What Makes a Good Commit?

I'm sure most of us have written commit messages like "asd", "asdfg", or "update" at some point. The thing is, it helps to stop thinking of the commit command as a save button and instead treat it as a meaningful entry in your project's development journal.

A year from now — or when a teammate looks at it an hour from now — we should be able to answer the question: why did I do this?

Things to Keep in Mind When Committing

Since we've established that commits are a project's journal, there are some well-accepted golden rules for keeping that journal clean. Let's go through them. Here's what to watch out for when running git commit -m "message".

Atomic Commits (Small and Focused)

A good commit should be atomic — it should do exactly one thing. This maps nicely to the Single Responsibility Principle from the SOLID principles in software design.

  • Wrong: Changing a button color and fixing a database connection error in the same commit.
  • Right: Sending those two changes as two separate commits.
  • Why? If the database fix causes a problem, we can revert just that commit without touching anything else.

Message Anatomy: The 50/72 Rule

There's a standardized commit structure in the software world — an unwritten but universally accepted convention. Following it prevents eye fatigue when reading logs.

  • Subject line: Maximum 50 characters. It's a very short summary of the change — something you can understand at a glance without having to think about it.
  • Blank line: Leaving a blank line between the subject and the body both helps the reader and lets platforms like GitHub and GitLab correctly separate the two. It's a good habit.
  • Body: Where the necessary details go. Lines should be a maximum of 72 characters — meaning you should actually hard-wrap at 72 characters (this makes reading in the terminal much easier).

The Right Voice: Imperative Mood

This is somewhat a matter of convention, but the widely accepted standard is to write in the imperative mood.

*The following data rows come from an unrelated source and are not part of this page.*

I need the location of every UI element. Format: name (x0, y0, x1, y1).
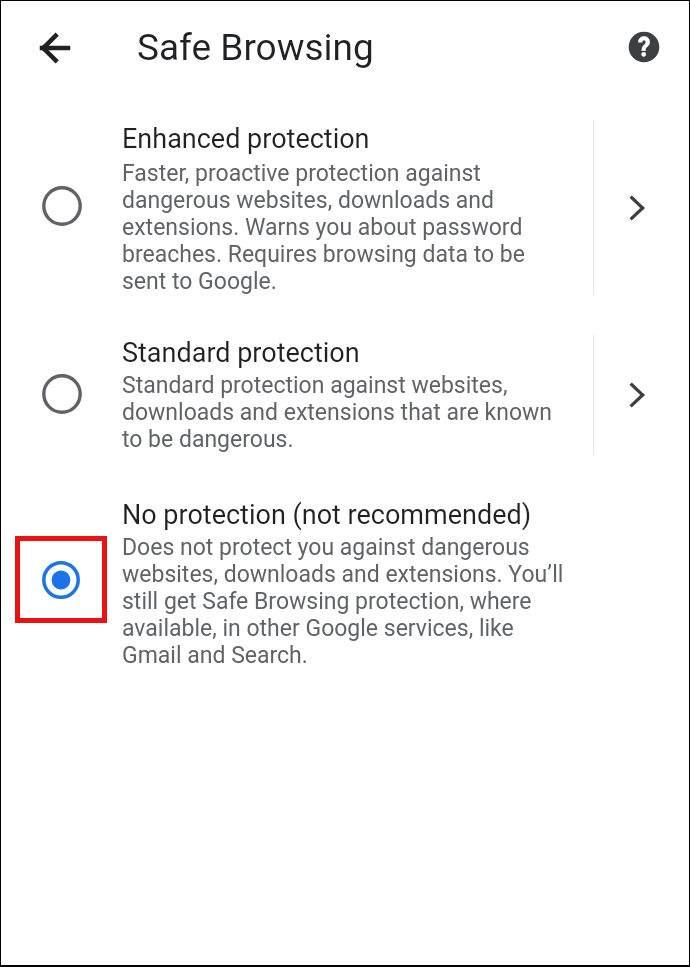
staticText: Safe Browsing (137, 26, 374, 69)
staticText: ? (638, 33, 651, 62)
button[interactable]: Enhanced protection settings (616, 182, 668, 234)
staticText: Faster, proactive protection against dan… (122, 160, 547, 295)
staticText: Standard protection (122, 337, 360, 369)
button[interactable]: Help and feedback (616, 19, 672, 75)
button[interactable]: Standard protection settings (616, 369, 668, 421)
staticText: No protection (not recommended) (122, 499, 532, 531)
staticText: Does not protect you against dangerous w… (122, 534, 577, 669)
button[interactable]: Enhanced protection (1, 105, 592, 313)
button[interactable]: Standard protection (1, 319, 592, 471)
button[interactable]: No protection (not recommended) (1, 483, 669, 683)
button[interactable]: Navigate up (27, 20, 83, 76)
staticText: Standard protection against websites, do… (122, 372, 567, 453)
staticText: Enhanced protection (122, 123, 370, 155)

  • Wrong: "Added user login", "Adding user login"
  • Right: "Add user login"
To check whether your subject line is correct, use this magic sentence: "If applied, this commit will [your subject line]." If it reads naturally, your subject line is good.

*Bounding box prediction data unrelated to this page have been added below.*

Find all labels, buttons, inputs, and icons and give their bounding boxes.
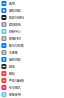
button[interactable]: 屏幕使用 bbox=[0, 91, 64, 98]
staticText: 控制中心 bbox=[9, 29, 21, 34]
staticText: 屏幕使用 bbox=[9, 92, 21, 97]
button[interactable]: 墙纸 bbox=[0, 63, 64, 70]
button[interactable]: 面容与密码 bbox=[0, 14, 64, 21]
staticText: 紧急联络 bbox=[9, 22, 21, 27]
staticText: 专注模式 bbox=[9, 85, 21, 90]
staticText: 通用 bbox=[9, 1, 15, 6]
button[interactable]: 通知 bbox=[0, 70, 64, 77]
staticText: 通知 bbox=[9, 71, 15, 76]
button[interactable]: 辅助功能 bbox=[0, 56, 64, 63]
staticText: 声音与触感 bbox=[9, 78, 24, 83]
staticText: 显示与亮度 bbox=[9, 43, 24, 48]
button[interactable]: 专注模式 bbox=[0, 84, 64, 91]
button[interactable]: 声音与触感 bbox=[0, 77, 64, 84]
staticText: 墙纸 bbox=[9, 64, 15, 69]
button[interactable]: 控制中心 bbox=[0, 28, 64, 35]
staticText: 辅助功能 bbox=[9, 57, 21, 62]
button[interactable]: 主屏幕 bbox=[0, 49, 64, 56]
button[interactable]: 显示与亮度 bbox=[0, 42, 64, 49]
button[interactable]: 紧急联络 bbox=[0, 21, 64, 28]
staticText: 屏幕时间 bbox=[9, 36, 21, 41]
staticText: 面容与密码 bbox=[9, 15, 24, 20]
button[interactable]: 通用 bbox=[0, 0, 64, 7]
button[interactable]: 屏幕时间 bbox=[0, 35, 64, 42]
staticText: 主屏幕 bbox=[9, 50, 18, 55]
staticText: 辅助功能 bbox=[9, 8, 21, 13]
button[interactable]: 辅助功能 bbox=[0, 7, 64, 14]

Explain "Why" and "What" — Not "How"

There's no need to describe in detail how a change works, because the code is right there. The body of a commit message should answer:

  • Why was this change necessary?
  • What does this commit do?
  • Are there any side effects or impacts on other modules?

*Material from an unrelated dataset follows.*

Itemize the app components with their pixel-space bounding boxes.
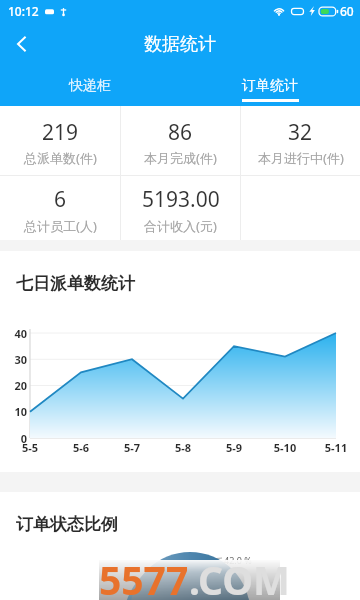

To illustrate with an example:

  • Bad example (explains the "how"): "Removed the for loop in the user list, replaced it with map(), and dropped the i variable." (You can already see this by looking at the diff.)
  • Good example (explains the "why" and "what"): "Resolved a performance bottleneck that occurred while loading the user list. Switched from the old loop structure to map() to reduce data processing time."

Traceability

If your team uses project management tools like Jira, Trello, or GitHub Issues, the relevant task reference number (e.g., TICKET-10) should appear in the commit message. This makes it easy to follow the workflow on the integrated platform. Example: fix: resolve validation error on user login (TICKET-10)

Never Commit Broken Code

If we haven't finished something, or we've broken it and need to step away from the computer, we should never push that to a shared branch (main, develop, etc.). Pushing broken code to main branches is especially dangerous in team environments and projects with CI/CD (Continuous Integration) pipelines. In these situations, opening your own branch or using git stash are the right options.

Example Template

example template
Subject line
Short and focused subject line (max 50 characters, imperative mood)

Body
Write the detailed body here explaining why the change was made.
Keep lines under 72 characters so it reads cleanly in the terminal.
Explain what solved the problem and, if applicable, why alternative
approaches were rejected.

Reference (if applicable)
Resolves Issue #10

Bonus: Conventional Commits

Today, many popular open source projects and enterprise teams have adopted a standard of adding a specific prefix to commit messages. Think of it as a shared language that both humans and machines can understand. It also makes generating automatic release notes much easier. You can find the official specification and full details at conventionalcommits.org. The most commonly used prefixes are:

  • feat: When a new feature is added. (e.g., feat: add user profile page)
  • fix: When a bug is fixed. (e.g., fix: resolve password reset email error)
  • refactor: Changes that neither add a feature nor fix a bug — just improving the structure of existing code. (e.g., refactor: simplify data fetching function)
  • docs: Documentation-only updates. (e.g., docs: add installation steps to README)
  • style: Formatting changes that don't affect how the code runs (whitespace, semicolons, etc.). (e.g., style: remove trailing spaces and fix indentation)

To Wrap Up

Following all these rules might feel a bit slow or tedious at first. But once you've made them a habit, you'll thank yourself when you look back at your own code months later — or when a new teammate joins the project. Remember: the code you write is for machines, but your commit messages are for people. Clean logs and bug-free days ahead!